Work task:
Using the entries that follow, establish how many lines contain the word "Foods" and give only that figure.

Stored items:
* * *

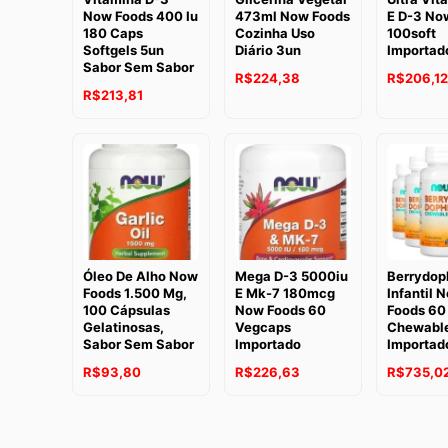
Now Foods 400 Iu
473ml Now Foods
E D-3 No
180 Caps
Cozinha Uso
100soft
Softgels 5un
Diário 3un
Importad
Sabor Sem Sabor
R$
224,38
R$
206,12
R$
213,81
Óleo De Alho Now
Mega D-3 5000iu
Berrydop
Foods 1.500 Mg,
E Mk-7 180mcg
Infantil 
100 Cápsulas
Now Foods 60
Foods 60
Gelatinosas,
Vegcaps
Chewabl
Sabor Sem Sabor
Importado
Importad
R$
93,80
R$
226,63
R$
735,0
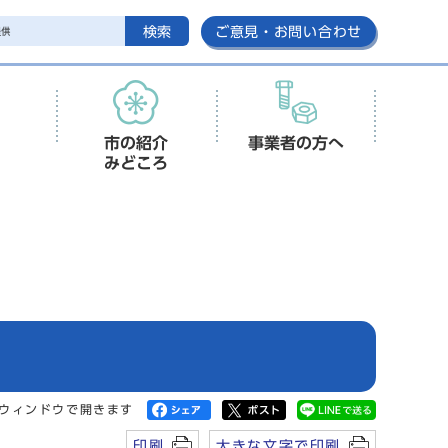
検索
ご意見・お問い合わせ
市の紹介
事業者の方へ
みどころ
ウィンドウで開きます
印刷
大きな文字で印刷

* * *

Expected answer:
5